HOW many times have we heard that old saying: 'never visit the old places of your youth. remembering my first sight of Goldings I was being transported in the back of the Dr. Barnardo's lorry with two other boys as it turned we had view of an open air swimming pool on one side and from the other side our new home Goldings that had the look of an old Victorian Orphanage. This was the place the Matron had told us "if you fail the eleven plus Goldings was a place where we would be sent to be knocked into place ready for the outside world.

Some thirty years later I was driving to Hertford to a boiler Breakdown when I passed the old lodge on the road built by the owner of Goldings in Victorian times. I completed the job and on my return I stopped my van by the old lodge and walked to the first bridge, my thoughts ran back to the days I walked from Goldings, past the dead centre as we used to call it, then past the Railway Station, Hertford North, then past the Hospital, then into Hertford Town Centre, (half dead) spent your pocket money, then back again via the shortcut.

I was then at the first bridge, with its balusters and looking over I remembered fishing on the riverbank for carp. Then I looked to the left and viewed through the trees, you could still see traces of where the old river swimming pool used to be on the second river. Then over the next bridge, remembering making rafts to get onto the small island. I started to whistle to an old school hymn as I walked along, Now as I start upon my chosen way, In all I do, my thoughts, my work, my play; Grant as I Promise, Courage, Lord for me To be the best, the best the best that I can be… with the tune still playing in my mind I looked to the right the tennis courts where we used to train for Wimbledon, the swimming pool that had pea (pee!) green water by the end of the season, how we ever didn’t catch anything I will never know, but now all is overgrown and gone it had been used as a rubbish tip. The the old Victorian building in the far distance seemed to beckoned me. I passed the old school building to the left, with the old gym to the right then stopped at the stable yard, which held the boot making and painting departments. I remember being told that a member of staff Mr.

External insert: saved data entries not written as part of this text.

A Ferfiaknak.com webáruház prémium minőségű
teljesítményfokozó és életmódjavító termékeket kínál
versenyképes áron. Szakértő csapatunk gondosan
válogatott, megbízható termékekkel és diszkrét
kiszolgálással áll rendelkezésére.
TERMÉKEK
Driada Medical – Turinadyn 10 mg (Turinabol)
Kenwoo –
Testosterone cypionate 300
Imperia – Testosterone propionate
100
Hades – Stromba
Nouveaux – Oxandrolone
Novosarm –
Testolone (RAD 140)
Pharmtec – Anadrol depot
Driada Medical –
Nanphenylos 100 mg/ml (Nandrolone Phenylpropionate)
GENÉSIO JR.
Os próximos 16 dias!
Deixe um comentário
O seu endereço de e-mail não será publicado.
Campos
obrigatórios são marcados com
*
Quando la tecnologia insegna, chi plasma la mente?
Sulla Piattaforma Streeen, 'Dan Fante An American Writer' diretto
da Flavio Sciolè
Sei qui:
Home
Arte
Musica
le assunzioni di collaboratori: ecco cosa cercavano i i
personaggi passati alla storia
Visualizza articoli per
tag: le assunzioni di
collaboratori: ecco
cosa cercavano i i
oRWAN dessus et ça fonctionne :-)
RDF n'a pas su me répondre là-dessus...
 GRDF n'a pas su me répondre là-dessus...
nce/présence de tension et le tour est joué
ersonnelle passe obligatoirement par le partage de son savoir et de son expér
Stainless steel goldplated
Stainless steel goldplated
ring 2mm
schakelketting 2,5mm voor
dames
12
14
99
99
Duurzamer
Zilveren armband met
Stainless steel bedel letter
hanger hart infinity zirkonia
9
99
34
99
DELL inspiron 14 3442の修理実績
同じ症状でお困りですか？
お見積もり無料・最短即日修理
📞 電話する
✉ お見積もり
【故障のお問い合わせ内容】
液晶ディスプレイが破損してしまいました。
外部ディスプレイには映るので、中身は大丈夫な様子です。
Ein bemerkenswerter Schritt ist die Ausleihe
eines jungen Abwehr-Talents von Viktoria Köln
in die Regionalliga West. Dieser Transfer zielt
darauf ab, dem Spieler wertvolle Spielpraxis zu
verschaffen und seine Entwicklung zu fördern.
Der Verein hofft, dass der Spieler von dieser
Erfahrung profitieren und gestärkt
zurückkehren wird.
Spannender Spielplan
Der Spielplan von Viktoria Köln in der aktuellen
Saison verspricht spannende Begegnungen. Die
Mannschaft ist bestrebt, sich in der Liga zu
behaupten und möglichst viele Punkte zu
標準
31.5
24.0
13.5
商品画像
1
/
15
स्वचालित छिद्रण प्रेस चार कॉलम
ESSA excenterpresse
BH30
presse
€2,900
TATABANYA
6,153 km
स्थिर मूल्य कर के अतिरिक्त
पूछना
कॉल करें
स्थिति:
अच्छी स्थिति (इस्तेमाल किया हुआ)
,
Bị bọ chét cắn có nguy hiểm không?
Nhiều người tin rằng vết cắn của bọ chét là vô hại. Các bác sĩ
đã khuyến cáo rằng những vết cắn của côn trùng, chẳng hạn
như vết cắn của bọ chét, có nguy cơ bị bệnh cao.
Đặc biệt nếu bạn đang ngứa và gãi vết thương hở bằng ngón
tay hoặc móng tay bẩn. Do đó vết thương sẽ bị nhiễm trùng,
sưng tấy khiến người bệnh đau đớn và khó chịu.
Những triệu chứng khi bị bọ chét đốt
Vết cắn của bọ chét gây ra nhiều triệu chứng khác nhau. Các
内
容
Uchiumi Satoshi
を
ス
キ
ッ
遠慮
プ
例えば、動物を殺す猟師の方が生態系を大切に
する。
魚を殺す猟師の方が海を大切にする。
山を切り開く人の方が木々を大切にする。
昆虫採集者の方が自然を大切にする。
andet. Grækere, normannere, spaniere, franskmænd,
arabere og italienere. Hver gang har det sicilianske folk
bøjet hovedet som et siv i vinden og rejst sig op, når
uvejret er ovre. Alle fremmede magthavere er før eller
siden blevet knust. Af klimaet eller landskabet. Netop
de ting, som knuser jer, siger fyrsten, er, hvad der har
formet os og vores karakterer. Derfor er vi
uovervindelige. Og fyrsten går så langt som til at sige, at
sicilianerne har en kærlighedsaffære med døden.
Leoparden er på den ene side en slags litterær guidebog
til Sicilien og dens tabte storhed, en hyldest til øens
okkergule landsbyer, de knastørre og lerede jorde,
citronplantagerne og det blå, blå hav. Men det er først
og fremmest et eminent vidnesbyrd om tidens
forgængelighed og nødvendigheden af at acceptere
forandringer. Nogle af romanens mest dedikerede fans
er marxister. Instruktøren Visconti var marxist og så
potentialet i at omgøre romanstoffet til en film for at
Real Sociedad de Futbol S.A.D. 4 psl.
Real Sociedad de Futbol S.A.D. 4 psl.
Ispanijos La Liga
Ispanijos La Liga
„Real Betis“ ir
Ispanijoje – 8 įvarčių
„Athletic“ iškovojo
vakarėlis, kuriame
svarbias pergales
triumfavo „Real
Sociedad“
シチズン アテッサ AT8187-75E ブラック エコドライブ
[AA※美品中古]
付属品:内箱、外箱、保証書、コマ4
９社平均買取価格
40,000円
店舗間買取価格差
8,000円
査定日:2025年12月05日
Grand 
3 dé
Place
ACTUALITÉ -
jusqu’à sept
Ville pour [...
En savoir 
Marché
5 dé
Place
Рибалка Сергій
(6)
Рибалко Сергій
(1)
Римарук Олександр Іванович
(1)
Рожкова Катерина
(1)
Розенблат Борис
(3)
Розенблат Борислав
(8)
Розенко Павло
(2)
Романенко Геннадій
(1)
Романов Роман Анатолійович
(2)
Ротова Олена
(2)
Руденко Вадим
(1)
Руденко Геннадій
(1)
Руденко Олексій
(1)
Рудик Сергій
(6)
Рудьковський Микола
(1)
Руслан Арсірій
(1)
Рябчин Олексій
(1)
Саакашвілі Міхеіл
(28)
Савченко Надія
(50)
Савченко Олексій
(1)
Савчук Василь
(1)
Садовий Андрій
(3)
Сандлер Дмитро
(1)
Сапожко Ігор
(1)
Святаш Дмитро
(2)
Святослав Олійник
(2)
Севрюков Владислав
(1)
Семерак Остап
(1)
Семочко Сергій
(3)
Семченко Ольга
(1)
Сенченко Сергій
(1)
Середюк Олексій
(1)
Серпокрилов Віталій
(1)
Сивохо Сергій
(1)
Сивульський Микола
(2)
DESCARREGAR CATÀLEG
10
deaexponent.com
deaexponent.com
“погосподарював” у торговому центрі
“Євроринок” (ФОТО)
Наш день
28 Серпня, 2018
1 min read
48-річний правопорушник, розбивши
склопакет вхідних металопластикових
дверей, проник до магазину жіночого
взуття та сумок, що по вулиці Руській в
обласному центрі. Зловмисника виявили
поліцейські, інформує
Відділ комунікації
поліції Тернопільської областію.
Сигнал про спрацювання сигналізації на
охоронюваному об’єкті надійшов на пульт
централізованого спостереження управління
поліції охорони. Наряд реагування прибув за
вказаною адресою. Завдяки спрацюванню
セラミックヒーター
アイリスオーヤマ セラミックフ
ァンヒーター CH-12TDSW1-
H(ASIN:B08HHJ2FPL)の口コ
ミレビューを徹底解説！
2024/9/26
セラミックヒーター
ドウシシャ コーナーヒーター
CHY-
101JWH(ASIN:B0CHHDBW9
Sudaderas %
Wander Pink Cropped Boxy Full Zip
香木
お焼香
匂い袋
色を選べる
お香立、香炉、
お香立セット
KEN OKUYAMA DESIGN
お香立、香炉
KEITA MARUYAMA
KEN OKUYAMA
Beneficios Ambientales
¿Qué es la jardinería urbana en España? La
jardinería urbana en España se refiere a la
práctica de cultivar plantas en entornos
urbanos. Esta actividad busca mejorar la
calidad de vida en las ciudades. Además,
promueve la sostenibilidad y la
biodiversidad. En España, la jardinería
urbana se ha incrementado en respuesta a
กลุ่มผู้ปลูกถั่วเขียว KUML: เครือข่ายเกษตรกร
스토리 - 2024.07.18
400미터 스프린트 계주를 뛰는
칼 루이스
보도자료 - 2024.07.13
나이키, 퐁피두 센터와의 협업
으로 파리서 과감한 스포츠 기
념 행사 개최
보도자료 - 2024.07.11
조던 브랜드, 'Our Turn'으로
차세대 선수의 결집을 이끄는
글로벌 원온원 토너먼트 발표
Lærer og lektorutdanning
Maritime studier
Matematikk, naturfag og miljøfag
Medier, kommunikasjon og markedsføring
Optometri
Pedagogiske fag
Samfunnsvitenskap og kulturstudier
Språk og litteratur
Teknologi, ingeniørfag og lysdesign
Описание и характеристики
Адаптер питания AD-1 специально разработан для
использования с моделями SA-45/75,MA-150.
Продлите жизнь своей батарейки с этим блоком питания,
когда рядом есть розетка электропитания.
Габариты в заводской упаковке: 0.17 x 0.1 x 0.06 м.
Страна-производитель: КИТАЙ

W. Battell a House master of Cairns, who was killed during an air raid in 1940 on this spot of the stable yard.

Something was missing. Gone are the sounds of 300 plus boys, masters and staff. The sounds from the printing presses had long fallen silent, the smell of fresh cut timber that used to emanate from the carpenters shop, the walled garden where I spent many a day turning the sod. The smell was different and remembering the waste that was burnt on the top field trench, it smouldered most of the time and could be smelt most days, mingled with the smells of Herefordshire country air. All these things and more were the very lifeblood of Goldings. Now it had been drained and put out.

Knowing its last days had arrived and having reached the old building, via the hole in the wall I found the heart of the house and grounds in decay. I looked up at Cairns House, the dormitory windows that I had painted, re-glazed, then to the tower and remembered the fun and games we used to have with the ghost of the butler who was said to have walked the dorms in search of his left foot each full moon.

I walked to the centre of the parade ground where those in the Army Cadet Corps of Drums would practice prior to an event. Carnivals were great fun to take part in - the figure of eight sprang to mind, which would get a good round of applause from the crowds watching if we pulled it off, and laughs if we bumped into one another, which I’m glad to say did not happen very often. All the Remembrance Services we had attended, to hear the Last Post would bring a lump to my throat as we remembered all those who had lost their lives in two World Wars - many Goldings boys – then Reveille “Charlie-up” which seemed to have much more feeling than we had heard on any morning, our boys could play some sweet notes which sounded much better in the churches we attended on remembrance day.

The old wooden hut to the edge of the parade ground was still standing which we had used for band practice, and I wondered how long it would survive. How long will it be till people are living within the old manor house built in 1870s this was not the original manor house that was first built much nearer the river Bean in about  1700   Now we are approaching the millennium. But what of the old building? Of course Goldings will regenerate again and have its reveille, but it will never be the same as it was in the years we spent our youth, from 14 years of age to 16 years plus, when it was so full of young life, with unknown paths before us to cross. When we all had the time to do the job properly and were instructed in our chosen trade by craftsmen that had become expert tutors, of which some were old Goldings boys themselves.

© Frank Cooke

 

FINIS CORONAT OPUS

 Chosen Way Hymn

Frank Cooke, Cairns House.
Entered Goldings  8th September 1964
Restored working  10th April 1967 Carpenter & Joiner London.